Llegamos cuando se estaba yendo a otras labores. A Roberto Fernández Retamar no lo tuvimos frente al aula, pero resultó un imprescindible para los muchachos que a mediados de los años 70 ingresaron en la Escuela de Letras y Arte, convertida en Facultad de Filología por obra y gracia de los tecnócratas del Ministerio.
Primero fueron sus poemas, que circulaban de mano en mano y muchas veces leíamos en el Parque de los Cabezones, junto a los de Ernesto Cardenal, Juan Gelman, Mario Benedetti y Roque Dalton.
Había en ellos una manera inconfundible de insertarse y apropiarse de la poesía conversacional latinoamericana –que Roberto, por otra parte, estudió de manera insuperable–, lejos de la mojiganga y el facilismo que terminarían convirtiéndola en retórica y pura hojarasca. Después vinieron sus ensayos. Si hubiera que definir en una sola palabra el significado de su obra en estos dominios, lucidez sería, sin dudas, la más apropiada.
Roberto aportó conciencia identitaria a una generación que estaba tratando de encontrarse a sí misma en un contexto de cambio y viraje.
Nos demostró la validez de aquel apunte de José Martí, a quien él estudió y decodificó como pocos: “nosotros tenemos la necesidad de la expansión. El mundo entero nos interesa. De Francia la luz, y de España y de Inglaterra, y de los Estados Unidos”.
Y lo hizo reaccionando contra constructos etnocéntricos, el núcleo duro de una ensayística que tiene en Frantz Fanon, Edward Said y Noam Chomsky tres de sus hermanos naturales. “Calibán”, “Martí en su (Tercer) Mundo” y “Para una teoría de la literatura latinoamericana” constituyeron verdaderos marcadores, incluso hasta en sus aspectos más polémicos, sin los cuales una obra no lo sería de veras.
Y también con historia y estilo, rayando la página como los dioses y con esa capacidad de montarse sobre los hombros de una tradición integrada por el propio José Martí, Enrique José Varona, Fernando Ortiz, Juan Marinello, Raúl Roa, Ramiro Guerra y su admirado Jorge Mañach.

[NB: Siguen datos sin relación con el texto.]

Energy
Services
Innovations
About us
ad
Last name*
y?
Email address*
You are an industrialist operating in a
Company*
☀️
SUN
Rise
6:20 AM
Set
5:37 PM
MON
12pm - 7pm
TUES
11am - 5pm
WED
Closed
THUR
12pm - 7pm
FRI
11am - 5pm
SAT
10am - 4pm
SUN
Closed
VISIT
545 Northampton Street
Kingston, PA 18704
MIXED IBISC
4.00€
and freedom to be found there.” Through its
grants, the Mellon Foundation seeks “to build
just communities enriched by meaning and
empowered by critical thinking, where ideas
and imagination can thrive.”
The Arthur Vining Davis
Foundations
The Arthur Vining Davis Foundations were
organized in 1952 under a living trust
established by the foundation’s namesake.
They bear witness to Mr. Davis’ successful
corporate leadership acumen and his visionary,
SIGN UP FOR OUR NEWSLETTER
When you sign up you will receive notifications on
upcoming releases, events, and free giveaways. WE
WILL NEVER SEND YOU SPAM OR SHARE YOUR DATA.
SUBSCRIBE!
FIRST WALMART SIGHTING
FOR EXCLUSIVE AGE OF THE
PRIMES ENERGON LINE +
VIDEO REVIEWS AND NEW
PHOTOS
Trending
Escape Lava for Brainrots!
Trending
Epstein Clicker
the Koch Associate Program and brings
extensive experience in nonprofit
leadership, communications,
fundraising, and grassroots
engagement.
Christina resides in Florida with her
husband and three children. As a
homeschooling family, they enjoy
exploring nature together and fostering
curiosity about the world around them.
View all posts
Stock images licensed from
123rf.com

No por azar Jorge Luis Arcos, uno de aquellos jóvenes de entonces, hoy uno de los más importantes críticos literarios cubanos y el mejor conocedor de la obra de Roberto entre nosotros, ha podido afirmar con razón que “sus ensayos despliegan una de las prosas más funcionales y, a la vez, más límpidas de la ensayística iberoamericana”.

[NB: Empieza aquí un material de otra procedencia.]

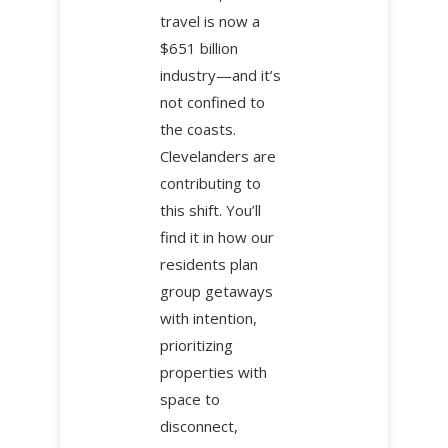
travel is now a
$651 billion
industry—and it’s
not confined to
the coasts.
Clevelanders are
contributing to
this shift. You’ll
find it in how our
residents plan
group getaways
with intention,
prioritizing
properties with
space to
disconnect,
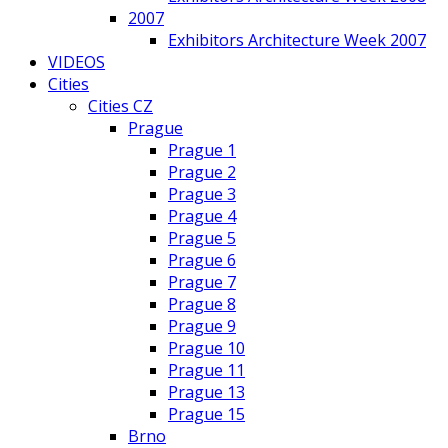
2007
Exhibitors Architecture Week 2007
VIDEOS
Cities
Cities CZ
Prague
Prague 1
Prague 2
Prague 3
Prague 4
Prague 5
Prague 6
Prague 7
Prague 8
Prague 9
Prague 10
Prague 11
Prague 13
Prague 15
Brno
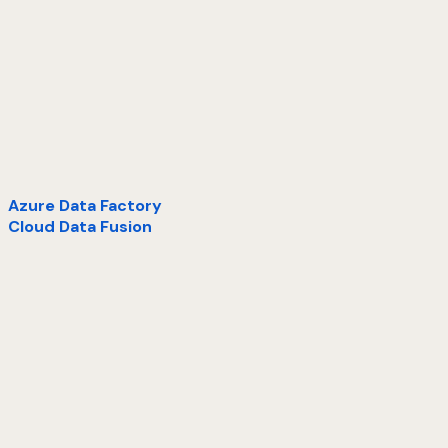
Azure Data Factory
Cloud Data Fusion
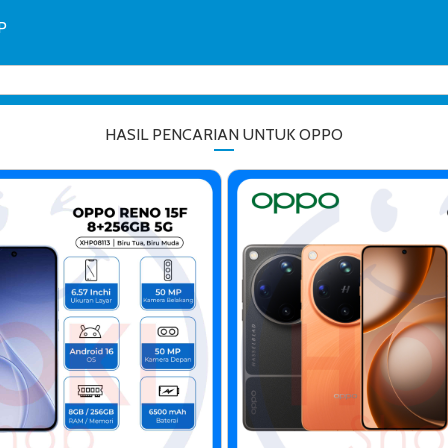
P
HASIL PENCARIAN UNTUK OPPO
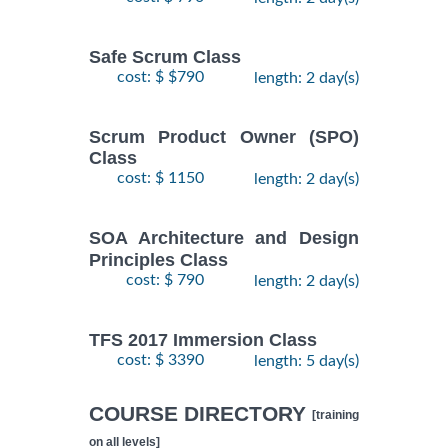
Safe Scrum Class
cost: $ $790
length: 2 day(s)
Scrum Product Owner (SPO)
Class
cost: $ 1150
length: 2 day(s)
SOA Architecture and Design
Principles Class
cost: $ 790
length: 2 day(s)
TFS 2017 Immersion Class
cost: $ 3390
length: 5 day(s)
COURSE DIRECTORY
[training
on all levels]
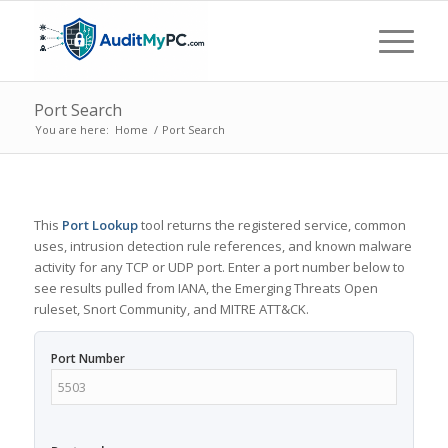
Port Search
You are here:
Home
/
Port Search
This
Port Lookup
tool returns the registered service, common
uses, intrusion detection rule references, and known malware
activity for any TCP or UDP port. Enter a port number below to
see results pulled from IANA, the Emerging Threats Open
ruleset, Snort Community, and MITRE ATT&CK.
Port Number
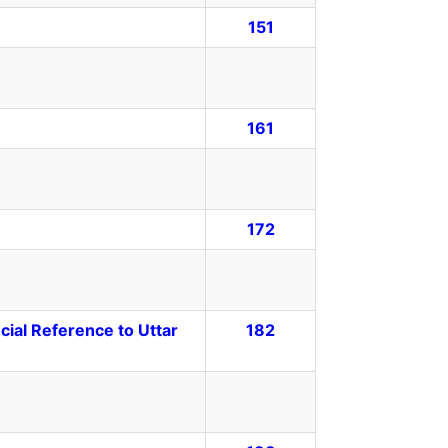
151
161
172
ecial Reference to Uttar
182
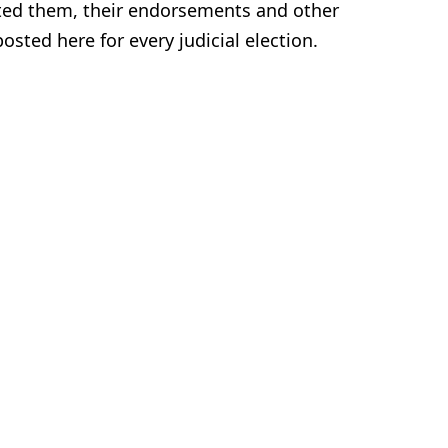
nted them, their endorsements and other
sted here for every judicial election.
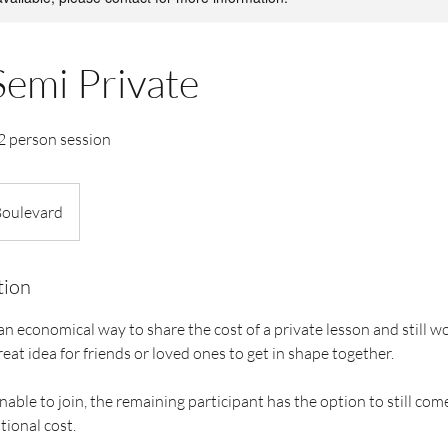
Semi Private
 2 person session
Boulevard
tion
n economical way to share the cost of a private lesson and still w
reat idea for friends or loved ones to get in shape together.
unable to join, the remaining participant has the option to still com
tional cost.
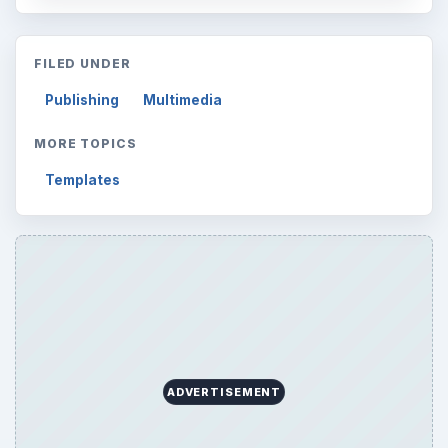
FILED UNDER
Publishing
Multimedia
MORE TOPICS
Templates
ADVERTISEMENT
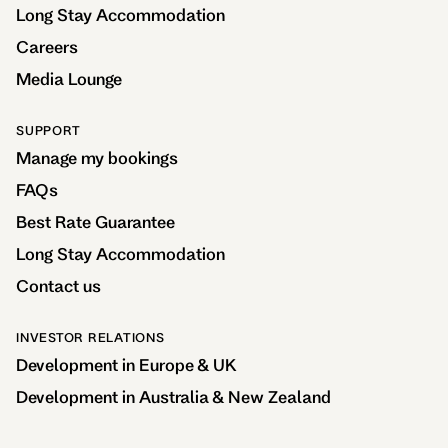
Long Stay Accommodation
Careers
Media Lounge
SUPPORT
Manage my bookings
FAQs
Best Rate Guarantee
Long Stay Accommodation
Contact us
INVESTOR RELATIONS
Development in Europe & UK
Development in Australia & New Zealand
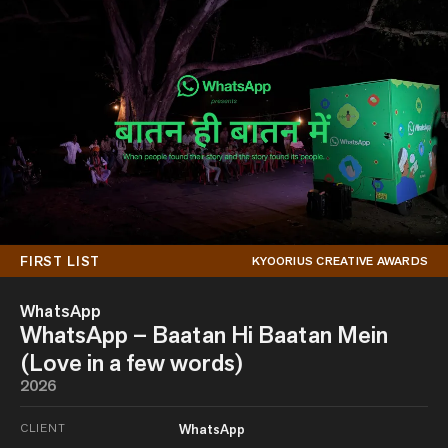
FIRST LIST
KYOORIUS CREATIVE AWARDS
WhatsApp
WhatsApp – Baatan Hi Baatan Mein
(Love in a few words)
2026
CLIENT
WhatsApp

Ahora que se ha ido, quisiera evocarlo con uno de aquellos poemas que leíamos en los bancos de Zapata y G, y en aquel parque de la Colina, con la intuición de estar, ya desde entonces, en presencia de un clásico, ese lugar que lo separa de una vez y por todas de la muerte.
Felices los normales
A Antonia Eiriz
Felices los normales, esos seres extraños.
Los que no tuvieron una madre loca, un padre borracho, un hijo delincuente,
Una casa en ninguna parte, una enfermedad desconocida,
Los que no han sido calcinados por un amor devorante,
Los que vivieron los diecisiete rostros de la sonrisa y un poco más,
Los llenos de zapatos, los arcángeles con sombreros,
Los satisfechos, los gordos, los lindos,
Los rintintín y sus secuaces, los que cómo no, por aquí,
Los que ganan, los que son queridos hasta la empuñadura,
Los flautistas acompañados por ratones,
Los vendedores y sus compradores,
Los caballeros ligeramente sobrehumanos,
Los hombres vestidos de truenos y las mujeres de relámpagos,
Los delicados, los sensatos, los finos,
Los amables, los dulces, los comestibles y los bebestibles.
Felices las aves, el estiércol, las piedras.
Pero que den paso a los que hacen los mundos y los sueños,
Las ilusiones, las sinfonías, las palabras que nos desbaratan
Y nos construyen, los más locos que sus madres, los más borrachos
Que sus padres y más delincuentes que sus hijos
Y más devorados por amores calcinantes.
Que les dejen su sitio en el infierno, y basta.